Most of my time in Africa has been in South Africa pre and post apartheid and from what I have seen it is still a country moving forward rather than backwards.


----------



## rip (Jul 13, 2005)

culverwood said:


> You are not going to like this rip but based on my experience in Africa racism cuts both ways. Blacks can be just as racist as whites. There are racists of every colour and hue and there is no excuse for any of them.
> 
> Social interaction normal in Rhodesia then? Maybe not completely but certainly on a completely different planet to South Africa under apartheid.


There's no question about that, and one is as wrong as the other. BTW, there's nothing in my postings that would lead you to believe that I wouldn't like what you said, or that I was not aware of there being black racism in Africa (and many other places on the planet). To assume that is a knee-jerk reaction based on no information in my posts. However, in Rhodesia under Ian Smith, the topic of this thread, as well as in S. Africa under their system of apartheid, , there was the suppression and oppression of one group of people by another because of their color. My point: that's wrong... end of story.


----------



## Martinis at 8 (Apr 14, 2006)

rip said:


> ...there was the suppression and oppression of one group of people by another because of their color. My point: that's wrong... end of story.


Don't be so sure color was the sole motivator in either system. Dig a little deeper, you may find something else...


----------



## xcubbies (Jul 31, 2005)

Culverwood

I don't present myself as an authority on RSA, I've just recently begun travelling there. The infrastructure is amazing and things still do work. Crime is the main issue. It is widespread and brutal. Most of my colleagues there have had home invasions, though none have been wantonly shot down. But it is frightening and it is spreading from Gauteng to other parts of the country most clearly. The police response is improving but there hasn't been a significant change in the levels. 

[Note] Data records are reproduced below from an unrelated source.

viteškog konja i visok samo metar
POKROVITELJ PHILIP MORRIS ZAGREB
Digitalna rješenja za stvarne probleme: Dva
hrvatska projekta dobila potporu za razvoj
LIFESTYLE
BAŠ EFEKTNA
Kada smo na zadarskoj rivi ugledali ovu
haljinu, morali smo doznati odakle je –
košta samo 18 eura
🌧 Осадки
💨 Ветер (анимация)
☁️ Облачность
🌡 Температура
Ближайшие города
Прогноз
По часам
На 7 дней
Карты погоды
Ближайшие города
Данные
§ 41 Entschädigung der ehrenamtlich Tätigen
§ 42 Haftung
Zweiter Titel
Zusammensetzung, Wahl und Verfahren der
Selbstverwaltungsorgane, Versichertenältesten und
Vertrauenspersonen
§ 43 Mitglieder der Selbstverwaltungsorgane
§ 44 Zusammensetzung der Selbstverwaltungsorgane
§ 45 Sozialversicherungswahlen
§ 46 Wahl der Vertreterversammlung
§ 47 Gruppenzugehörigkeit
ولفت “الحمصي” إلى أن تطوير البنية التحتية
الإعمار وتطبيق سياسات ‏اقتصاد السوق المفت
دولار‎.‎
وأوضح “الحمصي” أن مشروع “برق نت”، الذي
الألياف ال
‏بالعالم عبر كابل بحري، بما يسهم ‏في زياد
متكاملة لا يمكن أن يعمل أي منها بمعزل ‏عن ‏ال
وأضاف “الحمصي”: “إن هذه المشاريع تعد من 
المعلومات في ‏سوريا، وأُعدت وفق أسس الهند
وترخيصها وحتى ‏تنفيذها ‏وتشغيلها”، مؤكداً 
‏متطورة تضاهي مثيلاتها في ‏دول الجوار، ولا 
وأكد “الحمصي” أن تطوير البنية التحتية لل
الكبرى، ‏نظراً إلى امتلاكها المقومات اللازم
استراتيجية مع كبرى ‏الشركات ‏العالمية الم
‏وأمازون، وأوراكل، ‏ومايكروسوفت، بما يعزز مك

The big issues on the horizon are the ANC succession and the 2010 World Cup. The big fear with the latter is that the crime will continue and no one will come. It's not impossible and it would be a great blow to the economy and the prestige of the country. As for the ANC, it would be nice if politics moved on from the apartheid era and candidates ran on positive platforms. The ANC hasn't made much inroads in improving housing conditions or the overall inequity that exists. Of course, this doesn't happen overnight, but some of the ANC leadership can be pigheaded and retrograde, to whit their approach on HIV. Still, as I said, the highways are packed with late model cars, beautiful new retirement communities and golf courses are everywhere, tourism is booming and the press is free. Let's keep our fingers crossed.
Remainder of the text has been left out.